Historically, deaconess students were required to have a Bachelor’s degree in Theology, along with taking classes in deaconess studies. As the educational requirements adapted to the changing demographics of the LDA, students who had degrees in other disciplines sought to also be formed for lives of service through the LDA. This week’s story is about the first student who was a Business major. The following was written by Deaconess Johnna Georgia.
I’m 30 years old. I married Michael Georgia in 2016 and we live in Waunakee, Wisconsin. I was raised in Cranberry Township, PA. I have seven brothers and sisters in a blended family. I was baptized in the Catholic tradition, but with the challenges of raising six kids in a “Brady Bunch” fashion, it was easier for my mother to have us attend the Lutheran church with my step-siblings. It was there that I found my love of music and in the seventh grade, I joined the adult choir, as one of the only members under 50. My experiences at Hope Lutheran Church in Cranberry Township were fundamental to my faith formation. I happened upon Valparaiso University at a National Youth Gathering in San Antonio. It was in seeing the Christ figure in the Chapel that my mind was set on attending the university.
I graduated from Valparaiso University in 2011 with a Bachelor’s in Business Administration. I did my deaconess internship in Valparaiso, Chile, splitting my time between serving the German Lutheran Church and the soup kitchen at a YMCA community center. It was here that I became bilingual in Spanish and it was the sort of humbling service that leaves a life-long imprint.
My first job out of college was as a Youth and Family Lay Minister at Burke Lutheran Church in Madison, WI, in 2012. I was consecrated in November 2012 with Reverend Walter Wangerin, Jr. preaching. In 2014, I became a Match Support Specialist at Big Brothers Big Sisters of Dane County, and in January 2017 became the Program Director where I manage twelve employees who ensure youth in our community are in safe and thriving mentor relationships. We served 642 youth in Dane County last year.
In the LDC Community, I continue to be an active participant in area conferences. I helped my area plan and host the Annual Meeting in Kenosha, WI, and serve as the conference registrar for most years.
It was odd to me when Lisa Polito pointed out that I was the first Business student in the diaconal formation program as I see no disconnect between the world of business and the world of religion. I personally believe all pastors and church leaders should be required to take business courses.

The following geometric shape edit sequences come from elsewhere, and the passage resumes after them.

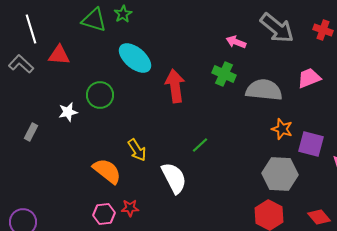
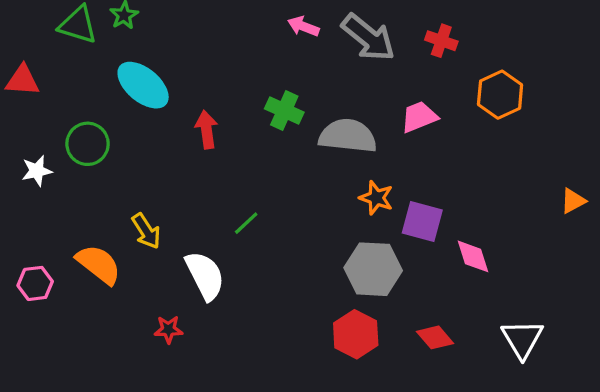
pink arrow: (236, 42) -> (303, 26), moved
red arrow: (175, 86) -> (207, 130), size x0.7
red star: (130, 208) -> (168, 329), moved
pink hexagon: (104, 214) -> (35, 283), moved

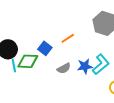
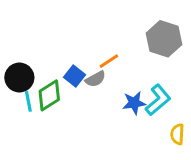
green diamond: (28, 61) -> (49, 95), turned -35
gray semicircle: (64, 68) -> (95, 79), moved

All the concepts I learned in business school had similar counterparts in the church world. The pastor can be equated to a manager (of church staff) and a church council is like a board of directors. And there are plenty of concepts that are exactly the same, such as budgets, by-laws, strategic planning, missions, and visions. When a business is poorly managed, it results in low profits, staff layoffs, and closing doors. When a church is poorly managed, it can lead to low offering collections, staff layoffs, and closing doors. But it can also have a big impact on people’s faith lives. Although I no longer work in parish ministry, I still need the skills and concepts learned in business school in my role as a non-profit leader and I feel called in the way that I serve in this secular ministry.